The following description will discuss a specific example of a flow of a process in accordance with Embodiment 4. In this example, the process subsequent to the specific process flow exemplarily discussed in Embodiment 3 is discussed. As described in Embodiment 3, in step S20, the response generating section 123c generates a response sound such as “Then, how about ‘Brand A’, which you have ordered before?”.

Next, in step S16, the terminal apparatus 10 outputs the response sound. Assume here that, in response to the response sound, the user speaks “I want something else”. In this case, in step S30, the context determining section 124c determines that the speech of the user contains an instruction to present another option other than the option “Brand A” contained in the previously-generated option presenting sound. Next, the conversation history managing section 126c selects “Brand B”, which is other than the previously presented “Brand A”, based on the conversation history information 143c. Note, here, that the conversation history information 143c may reference order history information 142b and select the merchandise item that the user has ordered second most frequently within a certain period of time. A specific method of the selection may be any method, and is not particularly limited. Next, in step S31, the response generating section 123c generates a response sound such as “Then, how about ‘Brand B’?”. Next, in step S16, the terminal apparatus 10 outputs the response sound.

Assume that, in response to the response sound, the user speaks “I prefer the previous one.” In this case, in step S30, the context determining section 124c determines that the speech of the user contains an instruction to present another option other than the option “Brand B” contained in the previously-generated option presenting sound. For example, the context determining section 124c instructs the conversation history managing section 126c to select the option contained in the response sound generated before the previously-generated response sound. Next, the conversation history managing section 126c selects “Brand A”, which is the option contained in the response sound generated before the previously-generated response sound. Next, in step S31, the response generating section 123c generates a response sound such as “OK, ‘Brand A’ is XXX yen. Would you like to buy it?”.

The foregoing Embodiments 1 to 4 discussed configurations in which one or more embodiments of the present invention are applied to a merchandise presenting system. Note, however, that a configuration of one or more embodiments of the present invention may be applied to, for example, a content provider service that provides movie, music, and/or the like and may be used to narrow down the content to suit the user's desires.

Furthermore, in the configurations of the foregoing Embodiments 1 to 4, the terminal apparatus 10 is provided separately from the management server 100, 100a, 100b, or 100c. Note, however, that, in some embodiments, the present invention may be applied to a merchandise presenting apparatus (electronic apparatus) in which the terminal apparatus 10 is integral with the management server 100, 100a, 100b, or 100c.

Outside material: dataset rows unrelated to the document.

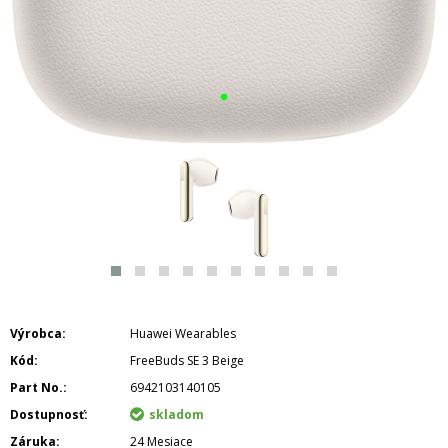
Výrobca
Huawei Wearables
Kód
FreeBuds SE 3 Beige
Part No.
6942103140105
Dostupnosť
skladom
Záruka
24 Mesiace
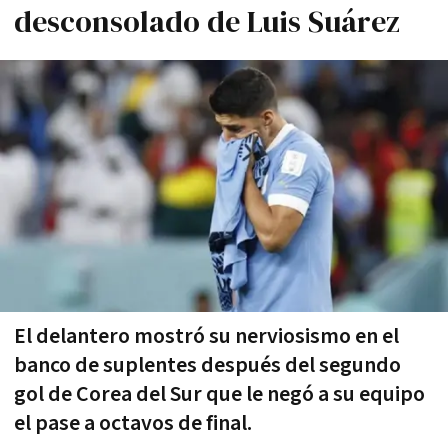
desconsolado de Luis Suárez
El delantero mostró su nerviosismo en el
banco de suplentes después del segundo
gol de Corea del Sur que le negó a su equipo
el pase a octavos de final.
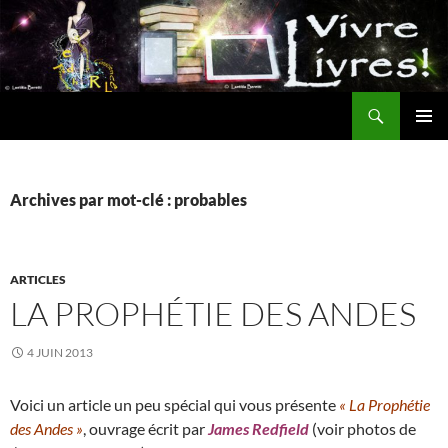
Aller
au
contenu
Recherche
MENU
PRINCI
Archives par mot-clé : probables
ARTICLES
LA PROPHÉTIE DES ANDES
4 JUIN 2013
Voici un article un peu spécial qui vous présente
« La Prophétie
des Andes »
, ouvrage écrit par
James Redfield
(voir photos de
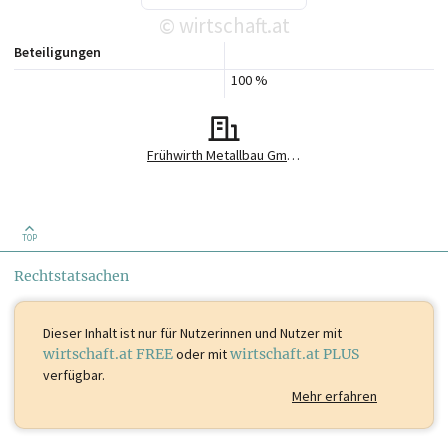
wirtschaft.at
©
Beteiligungen
100 %
Frühwirth Metallbau GmbH
TOP
Rechtstatsachen
Dieser Inhalt ist
nur für Nutzerinnen und Nutzer mit
wirtschaft.at FREE
oder mit
wirtschaft.at PLUS
verfügbar.
Mehr erfahren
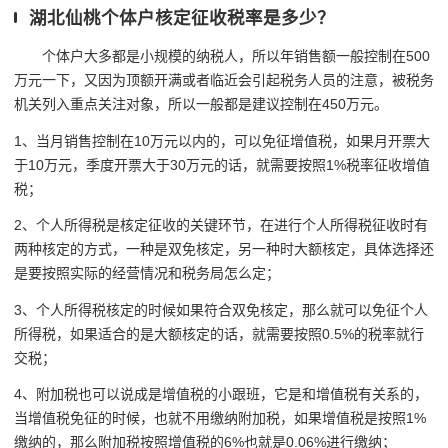
湖北仙桃个体户核定征收税率是多少？
个体户大多都是小规模的纳税人，所以年销售额一般控制在500
万元一下，又因为顶额开满或者临近会引起税务人员的注意，被税务
机关列入重点关注对象，所以一般都是建议控制在450万元。
1、当月销售控制在10万元以内的，可以免征增值税，如果月开票大
于10万元，季度开票大于30万元的话，就需要按照1%税率征收增值
税；
2、个人所得税是核定征收的关键环节，在进行个人所得税征收时有
两种核定的方式，一种是双免核定，另一种时大额核定，具体选择还
是要按照实际的经营情况和税务局怎么定；
3、个人所得税核定的时候如果符合双免核定，那么就可以免征个人
所得税，如果适合的是大额核定的话，就需要按照0.5%的税率就行
交税；
4、附加税也可以说成是增值税的小跟班，它是和增值税有关系的，
当增值税免征的时候，也就不用缴纳附加税，如果增值税是按照1%
缴纳的，那么附加税按照增值税的6%也就是0.06%进行缴纳；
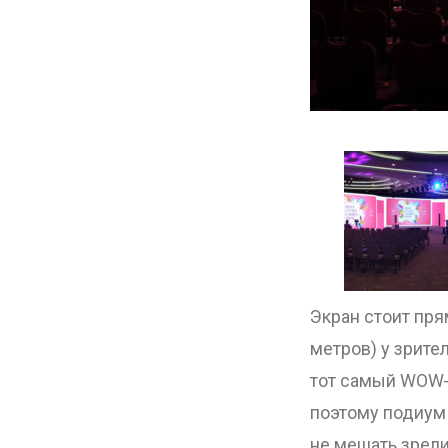
Экран стоит пря
метров) у зрит
тот самый WOW-
поэтому подиум
не мешать зрели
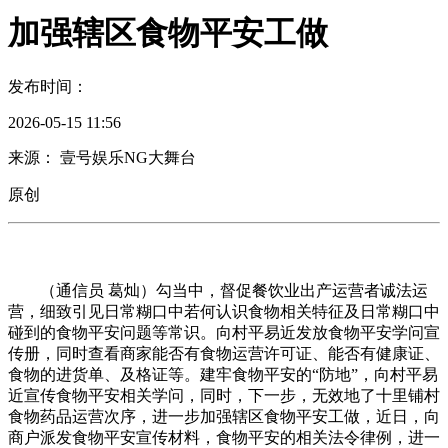
加强辖区食物平安工做
发布时间：
2026-05-15 11:56
来源： 壹号娱乐NG大舞台
原创
（通信员 葛灿）勾当中，督促餐饮业出产运营者诚法运
营，细致引见日常糊口中若何认识食物相关特征及日常糊口中
碰到的食物平安问题等常识。向村平易近发放食物平安学问宣
传册，同时查看商家能否有食物运营许可证、能否有健康证、
食物的进货单、及格证等。建牢食物平安的“防地”，向村平易
近宣传食物平安相关学问，同时，下一步，无效地了十里铺村
食物药品运营次序，进一步加强辖区食物平安工做，近日，向
商户派发食物平安宣传材料，食物平安的相关法令律例，进一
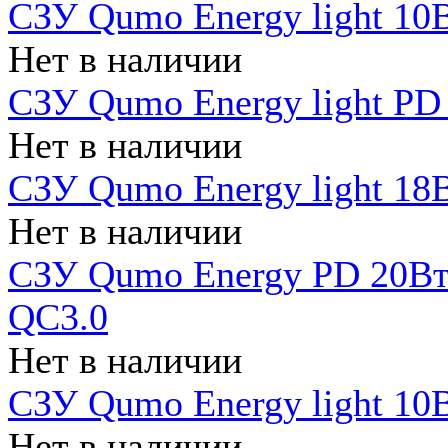
СЗУ Qumo Energy light 10В
Нет в наличии
СЗУ Qumo Energy light PD
Нет в наличии
СЗУ Qumo Energy light 18В
Нет в наличии
СЗУ Qumo Energy PD 20Вт 
QC3.0
Нет в наличии
СЗУ Qumo Energy light 10В
Нет в наличии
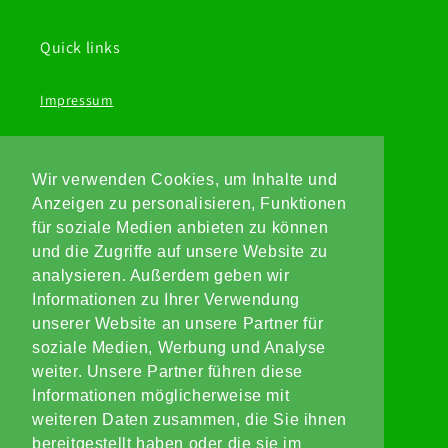
Quick links
Impressum
AGB
Wir verwenden Cookies, um Inhalte und
Widerrufsbelehrung
Anzeigen zu personalisieren, Funktionen
für soziale Medien anbieten zu können
Datenschutz
und die Zugriffe auf unsere Website zu
analysieren. Außerdem geben wir
Informationen zu Ihrer Verwendung
Anschrift
unserer Website an unsere Partner für
soziale Medien, Werbung und Analyse
REINGEN GMBH
weiter. Unsere Partner führen diese
Dürener Straße 424-428
Informationen möglicherweise mit
50858 Köln
weiteren Daten zusammen, die Sie ihnen
0221/17099250
bereitgestellt haben oder die sie im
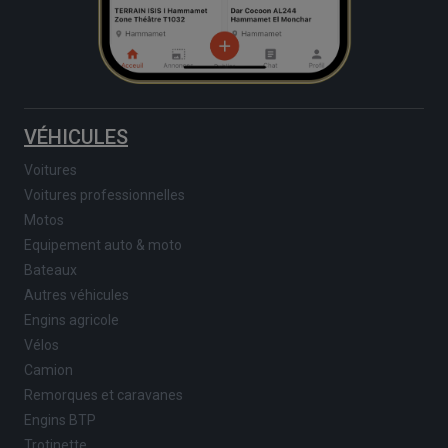
VÉHICULES
Voitures
Voitures professionnelles
Motos
Equipement auto & moto
Bateaux
Autres véhicules
Engins agricole
Vélos
Camion
Remorques et caravanes
Engins BTP
Trotinette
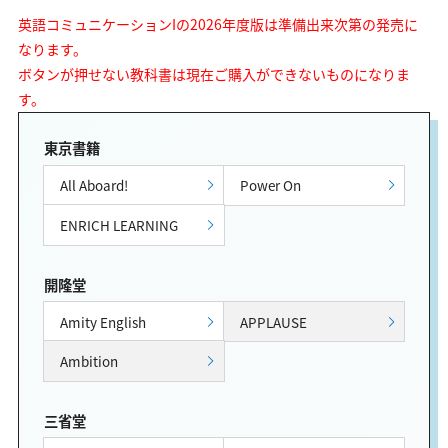
英語コミュニケーションIの2026年度版は準備出来次第の発売に
なります。
ボタンが押せない教科書は現在ご購入ができないものになりま
す。
東京書籍
All Aboard!
Power On
ENRICH LEARNING
開隆堂
Amity English
APPLAUSE
Ambition
三省堂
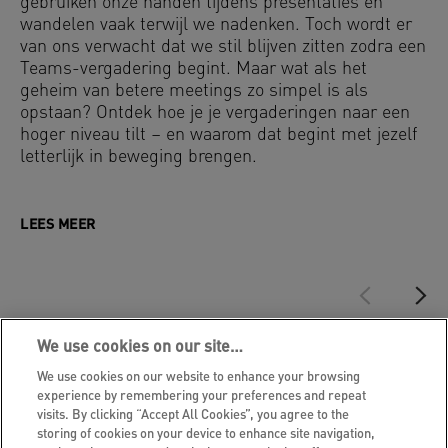
gebruiken onze handen tijdens presentaties en
wandelen vaak terwijl we nadenken. Toch wordt er
van ons verwacht dat we stil blijven zitten zodra een
Teams-vergadering begint. Maar wat als het
geheim van betere meetings zo simpel is als
opstaan? Ontdek hoe je je vergaderingen naar een
hoger niveau tilt – en waarom dat begint met jezelf
letterlijk in beweging brengen.
LEES MEER
We use cookies on our site…
We use cookies on our website to enhance your browsing
experience by remembering your preferences and repeat
visits. By clicking “Accept All Cookies”, you agree to the
storing of cookies on your device to enhance site navigation,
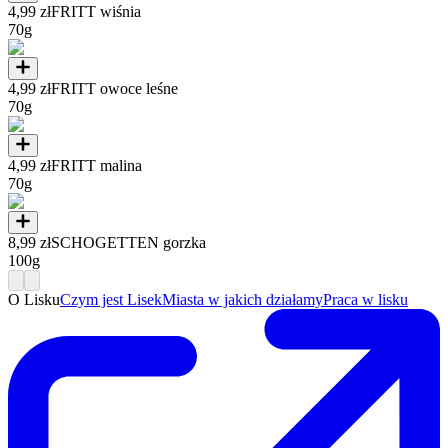
4,99 zł
FRITT wiśnia
70g
4,99 zł
FRITT owoce leśne
70g
4,99 zł
FRITT malina
70g
8,99 zł
SCHOGETTEN gorzka
100g
O Lisku
Czym jest Lisek
Miasta w jakich działamy
Praca w lisku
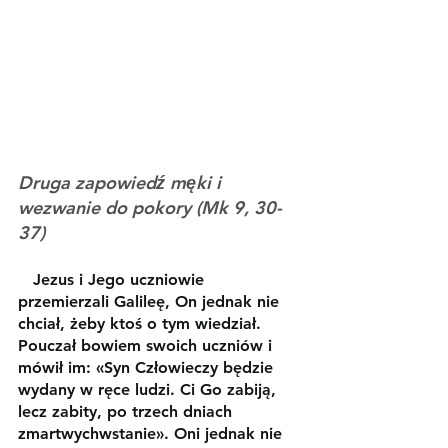
Druga zapowiedź męki i 
wezwanie do pokory (Mk 9, 30-
37)
Jezus i Jego uczniowie 
przemierzali Galileę, On jednak nie 
chciał, żeby ktoś o tym wiedział. 
Pouczał bowiem swoich uczniów i 
mówił im: «Syn Człowieczy będzie 
wydany w ręce ludzi. Ci Go zabiją, 
lecz zabity, po trzech dniach 
zmartwychwstanie». Oni jednak nie 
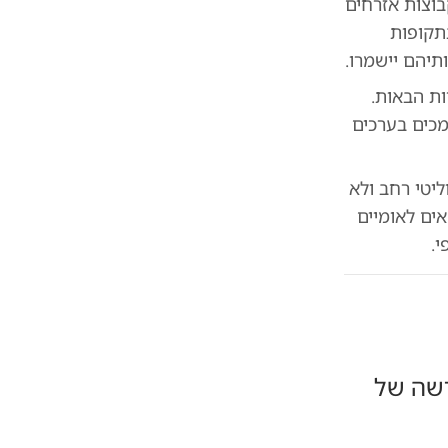
וצות אזרחים
בתקופות
יהם יישמרו.
ות הבאות.
מכים בערכים
ליטי רחב ולא
אים לאומיים
.
שה של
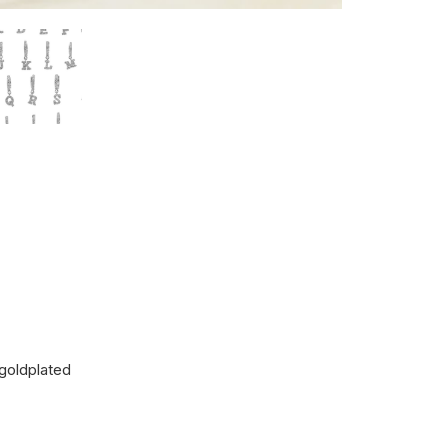
 goldplated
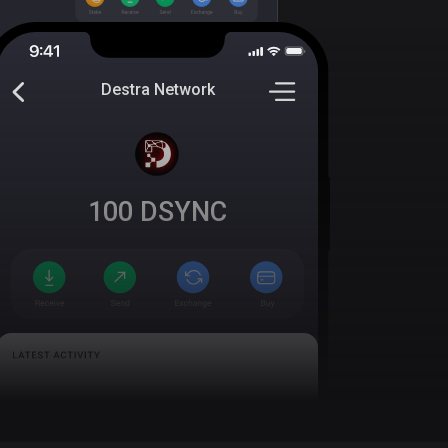
Destra Network
100
DSYNC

[Software Implementation Example]

Control blocks of the management servers 100 and 100a to 100c (particularly, the sound analyzing section 121, the related term determining sections 122 and 122a, the response generating sections 123 and 123a to 123c, the context determining sections 124a to 124c, the order history managing section 125b, and the conversation history managing section 126c) can be realized by a logic circuit (hardware) provided in an integrated circuit (IC chip) or the like or can be alternatively realized by software.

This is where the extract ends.